Part writer. Part mermaid. Sitara is always on the lookout for portals to other worlds where all the fun stuff like magic and dragons exist. This is her account of an island life.
Guest post by Sitara Hussain.
Ever since I can remember, living on an island has been a distant dream. Something to fantasise about until reality dragged me back to whatever task I had at hand, be it homework, household chores or my desk job. Until the tables turned one fine day and I found myself on Havelock Island to train and work as a dive-master.
I was so excited about the idea of staying on an island that I didn’t stop to worry about what that actually meant. I knew to expect no cellular service and very limited contact with the outside world. I resigned myself to eating fish 7 times a week. And I was expecting to meet a multitude of new people, memorise and forget their names in a fortnight. But what I didn’t realise was that living the dream meant that I no longer enjoyed the luxury of a warm bath. A lack of privacy, because sound travels on a small, quiet island. And an endless stream of creepy-crawlies who became my roommates. Being a sheltered city-slicker, it took me a while to get used to having to share a bathroom with the multiple residents at the divers’ accommodation. And then, there was always the chance of an encounter with a snake. I was uncomfortable and I loved every bit of it.
I spent my days training, diving and studying, spending some wonderful hours learning how to survive underwater. I found out how to be weightless and loved the feeling of being suspended mid-depth. I was overwhelmed by the sheer numbers of fish species and my mind reeled trying to identify them. As part of my job, I found myself having to talk constantly – small talk to keep our dive shop’s customers entertained, boat briefings, dive site briefings and post dive debriefings. Anyone who knows me, knows that I’m not the kind of person who talks too much. But where I struggled the most was trying to frame complete sentences in Hindi so I could converse with the Karen boat boys. The only Hindi I knew was what I learnt in school and from Bollywood films. And those sources definitely did not provide me with an adequate vocabulary to answer all the questions they would ask. How they laughed at me! But over the few months that I spent working with them, they did learn to decipher my broken sentences. This more open, sociable me was a revelation. For the first time in my life, I was spending more time around people instead to finding a corner to read my books.
The best part about working as a Dive-master was that I got to relive the exhilaration I felt the first time I went for a dive. I assisted the instructors as they taught beginners to dive. Some of them were excited to get a glimpse underwater. Many of them were understandably nervous. But there was always one person in the group who was simply terrified. More often than not, I’d be assigned to give my full attention to that one person while the instructor handled the rest of the group. It began with training in shallow water, to get the customers comfortable with the equipment and procedures. After that was completed, we’d all head out together to deeper water to begin the dive. The hardest part was convincing a frightened person to suspend all sense of self-preservation and put their heads underwater. Almost immediately, their heads would shoot back up and they would ask to cancel their dive. With a little more persuasion, they would try again. Eye contact was key. Somehow, these strangers would put all their trust in their divemaster or instructor and allow themselves to be guided underwater. At first, they would grip my hand with all their strength. But as we descend and the pressure underwater increases, the pressure of their grip would decrease. I once had a customer who let go completely and glided around all by herself. The fear in her eyes was replaced by pure joy and wonder as she lost herself in the moment. It was such a magical moment for the both of us, an experience I lived through with various people in their own different ways.

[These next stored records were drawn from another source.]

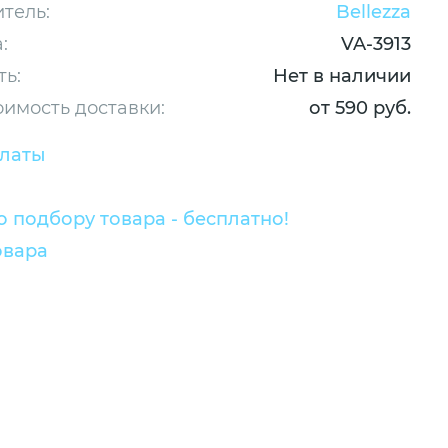
тель:
Bellezza
:
VA-3913
ть:
Нет в наличии
оимость доставки:
от 590 руб.
платы
 подбору товара - бесплатно!
овара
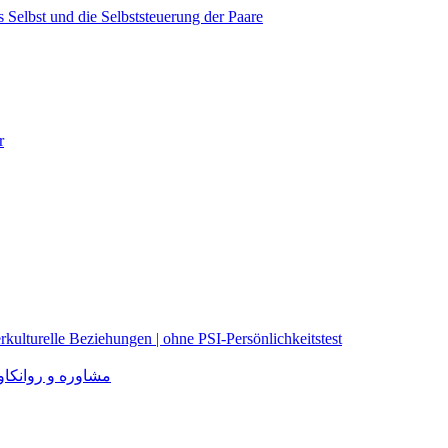
r
rkulturelle Beziehungen | ohne PSI-Persönlichkeitstest
مشاوره و روانکاوی برا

I consider the 5 months living, training and working in Havelock to be the best decision I’ve ever made. Not only did I learn a new skill, I learnt so much about people and about myself. I made friends with folks from all walks of life, and from all over the world, many of whom I’m still in touch with. I’ve always loved the ocean, and now I know it just a little better. Marine life was always a magical world beyond reach, but now, it feels closer to me than ever. Which is why I urge anyone who shows the slightest interest in Scuba diving, to take the plunge. Because, with every fibre of my being, I believe that once you strap on a tank, carry some weights and sink below the surface of the water, it changes you in the best possible way.